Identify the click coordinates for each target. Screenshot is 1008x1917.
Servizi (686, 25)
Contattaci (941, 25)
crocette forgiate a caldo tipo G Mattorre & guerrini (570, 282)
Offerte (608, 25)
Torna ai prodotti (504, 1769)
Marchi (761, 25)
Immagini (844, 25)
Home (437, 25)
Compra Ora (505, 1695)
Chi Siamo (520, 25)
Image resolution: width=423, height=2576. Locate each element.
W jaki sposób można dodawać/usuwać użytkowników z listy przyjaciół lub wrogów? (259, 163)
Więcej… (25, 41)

::::::::

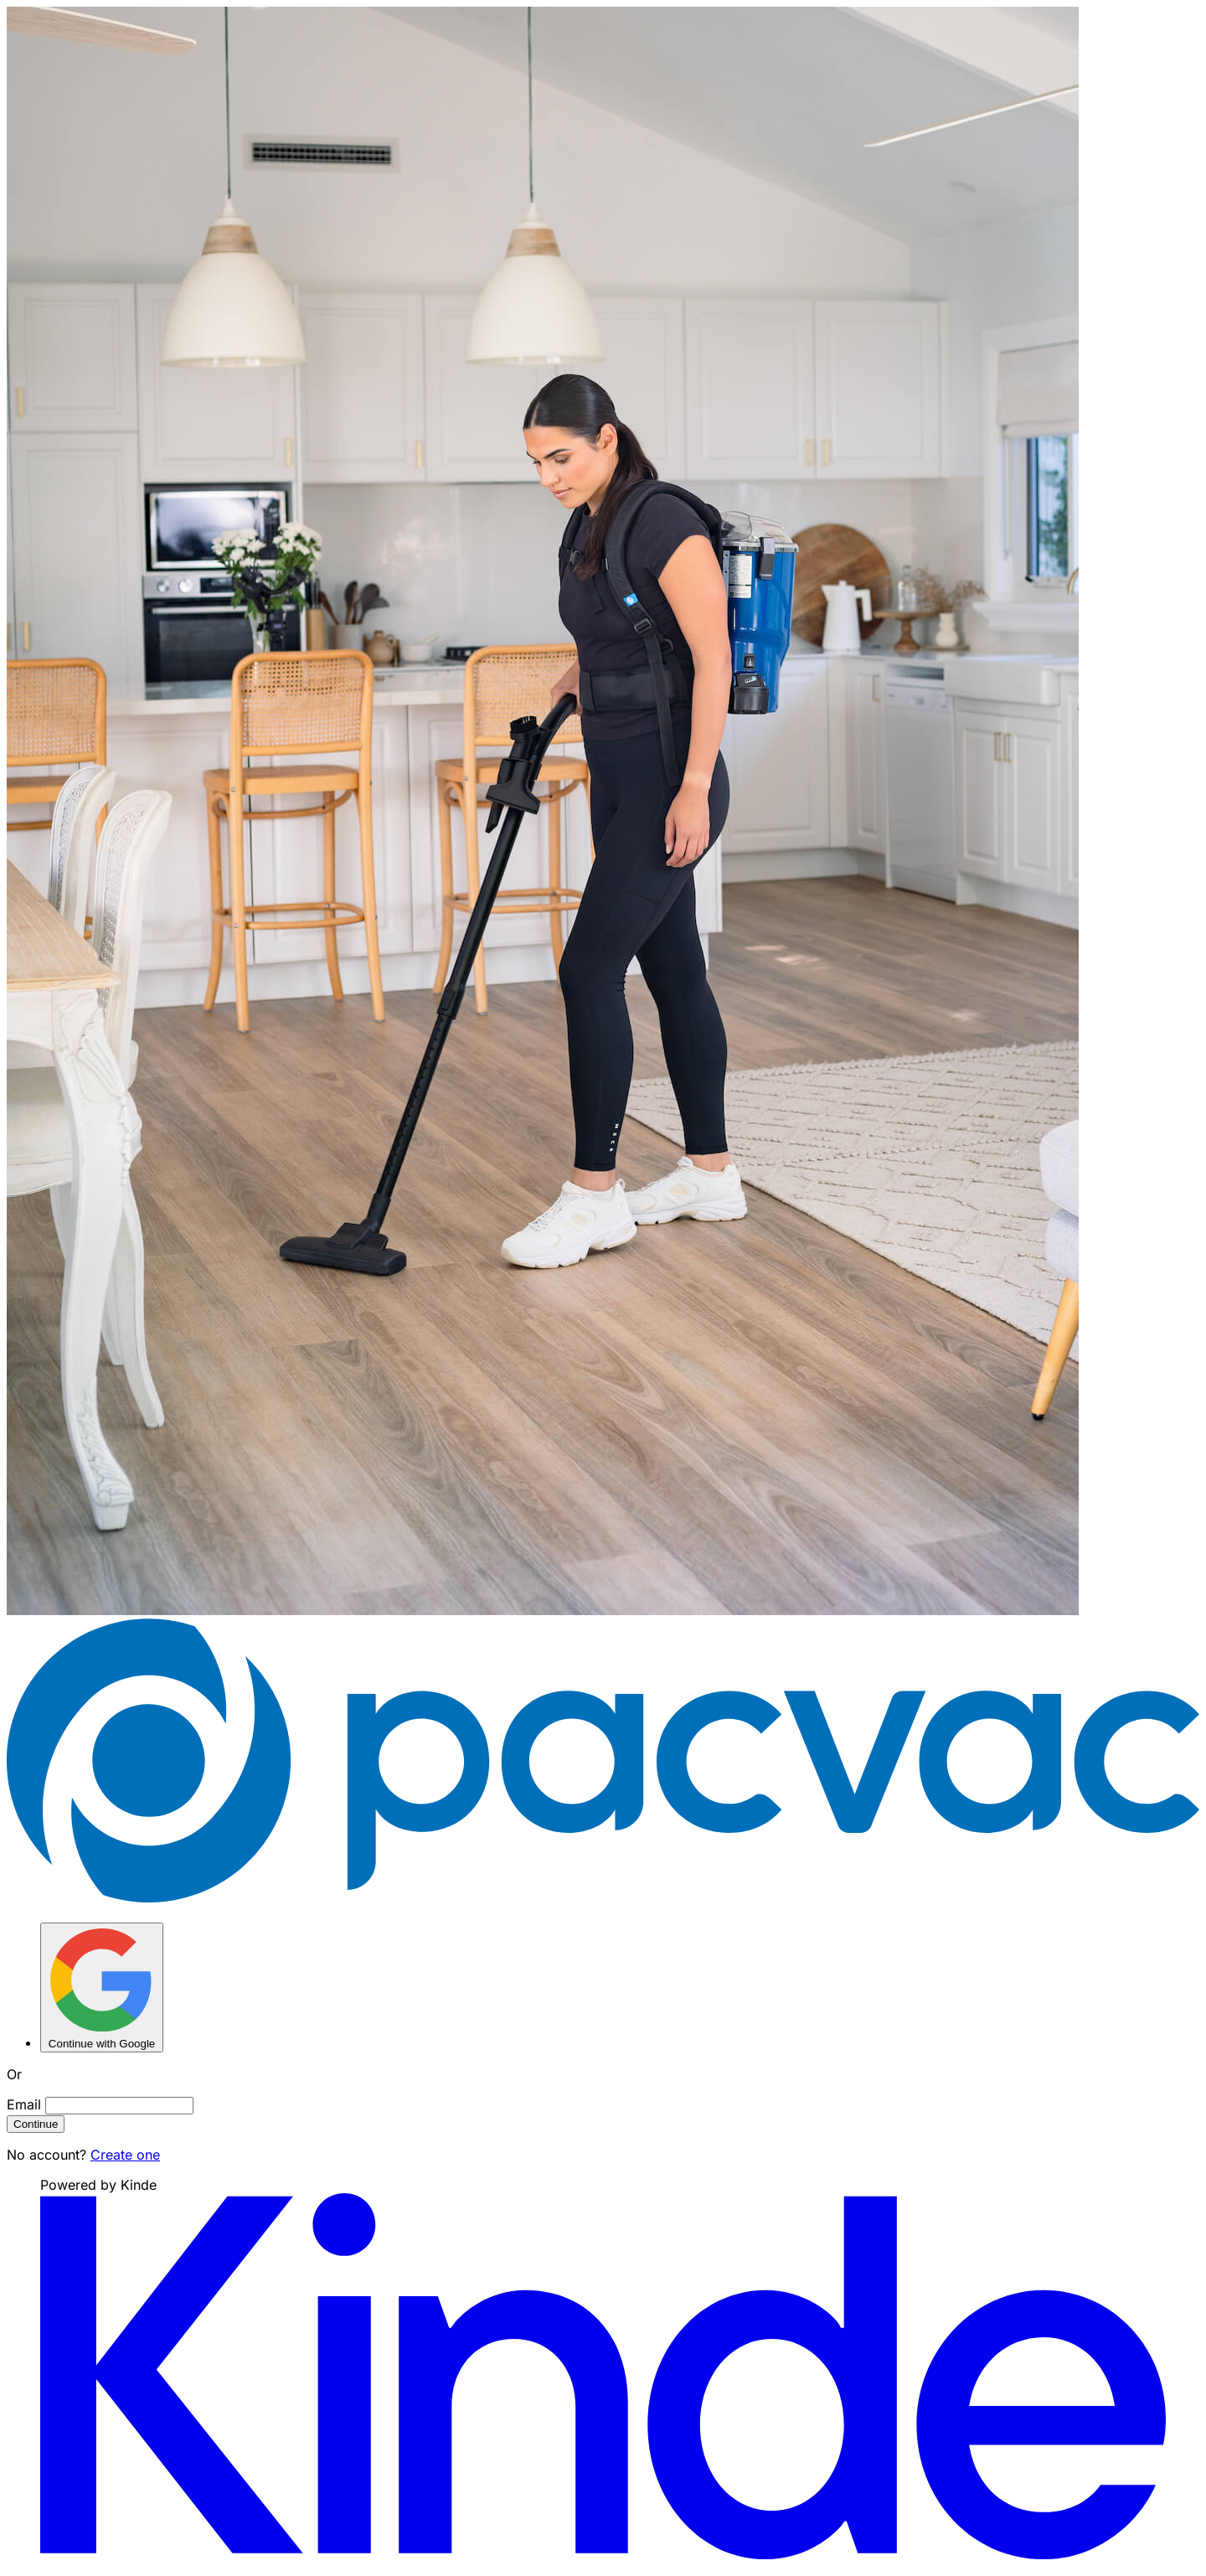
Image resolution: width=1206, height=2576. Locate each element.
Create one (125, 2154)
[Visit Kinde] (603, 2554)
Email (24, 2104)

::::::::

Among the lines of the material, some contain the string "element". State how many, and nothing more.

2